The Queen and I - Commentary

I never met Queen Elizabeth II, even though I was born and grew up in London, England. The closest I got was the steps of St. Paul’s Cathedral, about half an hour after the Royal Wedding – that’s Prince Charles and Princess Diana. So I’m hardly qualified to comment on what sort of person she was and whether she should be mourned. But the reactions to her death and the undercurrent of expectations of her heir do seem somewhat sinister to me.

I grew up in the UK at a time when environmentalism was just finding its feet. We laughed, rather nervously, at the predictions of London being underwater by the year 2000. We learned to recycle paper and the color green acquired a new symbolism. No one overtly connected the new movement with the Luddites we were taught about in history class; the Green movement was all about the future and moving away from the grim and terrible past.

Then-Prince Charles was an early devotee of the Green movement which seemed rather incongruous given his wealth and lifestyle, but his earnestness did appear genuine, to the younger generation at least. Where was the Queen on all this? I have no idea, and I doubt anyone outside her immediate circle does either.

But that was the point about the Queen, and about the British monarchy in general. A British monarch is supposed to be apolitical, above the fray, silently acquiescing to the will of the electorate and ensuring that it is implemented. The Queen was no absolute monarch; in fact, in many ways, she had less practical power than many of her subjects. Thus, to blame her for her country’s imperial past is bizarre. It also fails to consider that the British Empire became what it was because it was supported by the British People.
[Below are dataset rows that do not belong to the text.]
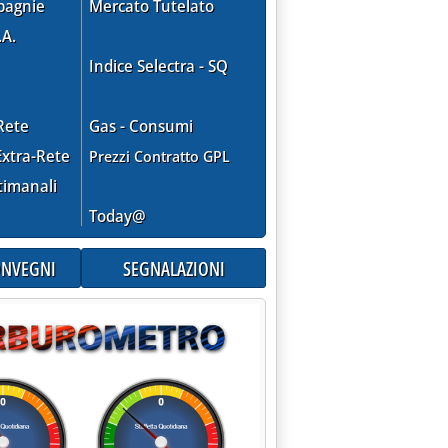
 più lampadine GE . . '
pagnie
Mercato Tutelato
.A.
Indice Selectra - SQ
Rete
Gas - Consumi
xtra-Rete
Prezzi Contratto GPL
timanali
Today@
etto . . '
CONVEGNI
SEGNALAZIONI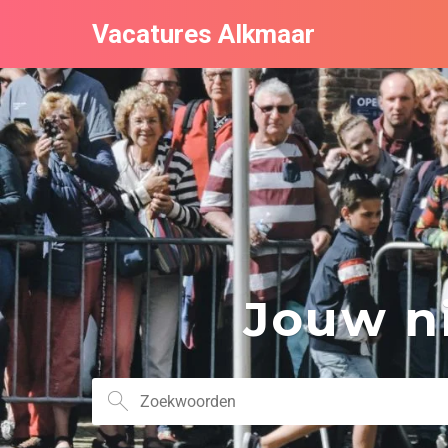
Vacatures Alkmaar
Jouw ni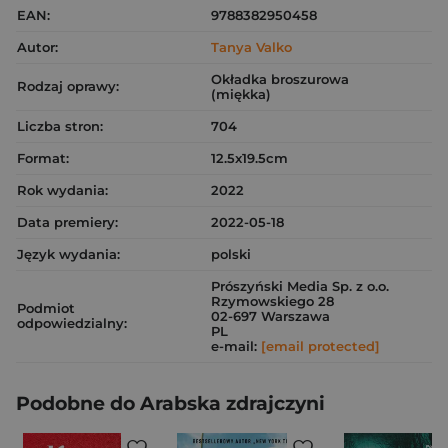
EAN:
9788382950458
Autor:
Tanya Valko
Okładka broszurowa
Rodzaj oprawy:
(miękka)
Liczba stron:
704
Format:
12.5x19.5cm
Rok wydania:
2022
Data premiery:
2022-05-18
Język wydania:
polski
Prószyński Media Sp. z o.o.
Rzymowskiego 28
Podmiot
02-697 Warszawa
odpowiedzialny:
PL
e-mail:
[email protected]
Podobne do Arabska zdrajczyni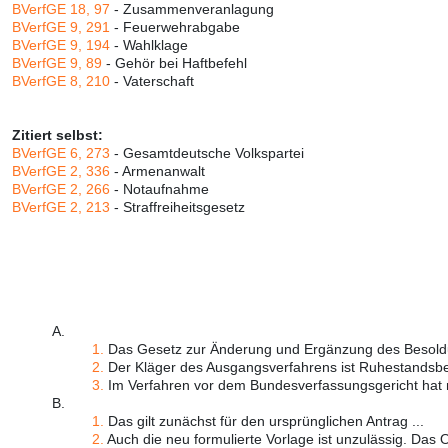
BVerfGE 18, 97
- Zusammenveranlagung
BVerfGE 9, 291
- Feuerwehrabgabe
BVerfGE 9, 194
- Wahlklage
BVerfGE 9, 89
- Gehör bei Haftbefehl
BVerfGE 8, 210
- Vaterschaft
Zitiert selbst:
BVerfGE 6, 273
- Gesamtdeutsche Volkspartei
BVerfGE 2, 336
- Armenanwalt
BVerfGE 2, 266
- Notaufnahme
BVerfGE 2, 213
- Straffreiheitsgesetz
A.
1.
Das Gesetz zur Änderung und Ergänzung des Besoldu
2.
Der Kläger des Ausgangsverfahrens ist Ruhestandsbe
3.
Im Verfahren vor dem Bundesverfassungsgericht hat n
B.
1.
Das gilt zunächst für den ursprünglichen Antrag ...
2.
Auch die neu formulierte Vorlage ist unzulässig. Das O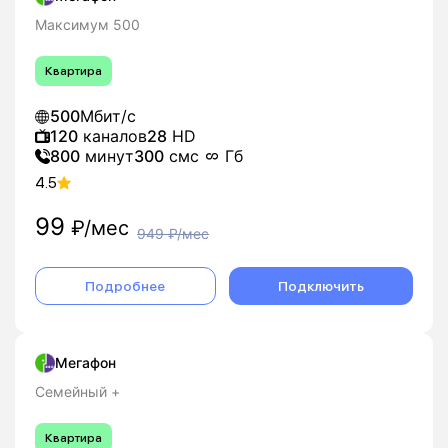
Максимум 500
Квартира
500
Мбит/с
120
каналов
28
HD
800
минут
300
смс
Гб
4.5
99
₽/мес
949
₽/мес
Подробнее
Подключить
Мегафон
Семейный +
Квартира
Strange though it may seem today for a Western power, the British were once proud of their global status and reach. Phrases such as the “White Man’s Burden” were not merely propaganda to feed the masses but a genuine expression of the missionary spirit, of the self-sacrifice of those who went out to punishing places like Rhodesia, India, and Kenya in order to bring culture, Christianity, and modernity to the natives. Yes, there were material gains. Maybe they were even the overriding motivation. But imperialism was not a monstrosity imposed by royal fiat on British serfs forced to march as Roman soldiers once did, to sit as galley slaves and sail abroad in order to conquer the world. Queen Elizabeth II was upholding the will of the British People as expressed through Parliament when she traveled abroad to visit the UK’s dominions.

Did she look at the dark-skinned natives with scorn and contempt? None of the photographic evidence nor the first-person accounts suggest this. Do all those now heaping scorn upon her as an evil imperialist truly believe that she was to blame for all the admitted ills that accompanied imperialism? Certainly there are idiots among them. But they are useful idiots – the question is: Who is using them?
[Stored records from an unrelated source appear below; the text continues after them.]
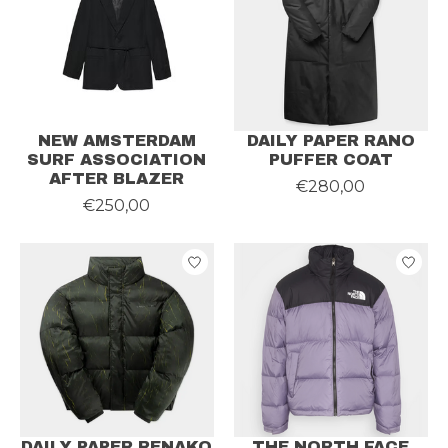
NEW AMSTERDAM
DAILY PAPER RANO
SURF ASSOCIATION
PUFFER COAT
AFTER BLAZER
€280,00
€250,00
DAILY PAPER RENAKO
THE NORTH FACE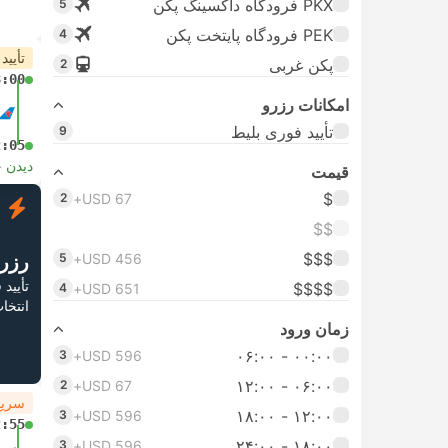
PKX فرودگاه داکسینگ پکن
5
PEK فرودگاه پایتخت پکن
4
تأیید
پکن غربی
2
8:00
امکانات رزرو
تأیید فوری بلیط
9
2:05
دیدن 
قیمت
$
2
USD 67+
ف
$$
$$$
USD 456+
5
رزر
تأیید
$$$$
4
USD 651+
انتخا
زمان ورود
۰۰:۰۰ - ۰۶:۰۰
3
USD 596+
۰۶:۰۰ - ۱۲:۰۰
2
USD 67+
سریع
۱۲:۰۰ - ۱۸:۰۰
3
USD 596+
2:55
۱۸:۰۰ - ۲۴:۰۰
3
USD 596+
Is all the furor aroused over the mother perhaps designed only to lend an aura of magnificent futurism, fairness, even wokeism to the son? And who is this son anyway?

“I have long believed we need a shift in our economic model that places nature and the world’s transition to net-zero at the heart of how we operate.”

This is taken from the then-Prince of Wales’ speech to the Green Horizon Summit in 2020. The Summit is a World Economic Forum project, and Charles has been intimately linked with the WEF for years; the WEF’s website in fact notes, “The Great Reset [was] launched by World Economic Forum and HRH The Prince of Wales.”

Though it may be naïve to see the Queen as the servant of her UK subjects, dedicating her life to doing her duty, this perception, shared by millions, perhaps says more about those subjects than it does about their sovereign. Those who mourn Queen Elizabeth II do so because they value the notion of service and have resolved to perceive this woman as its embodiment. Are those who refuse to mourn simply incapable of doing so because they have no concept of what serving actually means?

King Charles III may declare his intention to “serve” as his mother did, but the very fact that he is associated with ideas and beliefs of his own will most certainly influence his notion of what service entails. Whom will he be serving when he promotes his own pet causes? Will he even care whether he is serving a majority of his subjects, or will his reign be not one looking to a future of diminished royal power, but rather a harking back to the times of his namesakes who knew what it really meant to rule?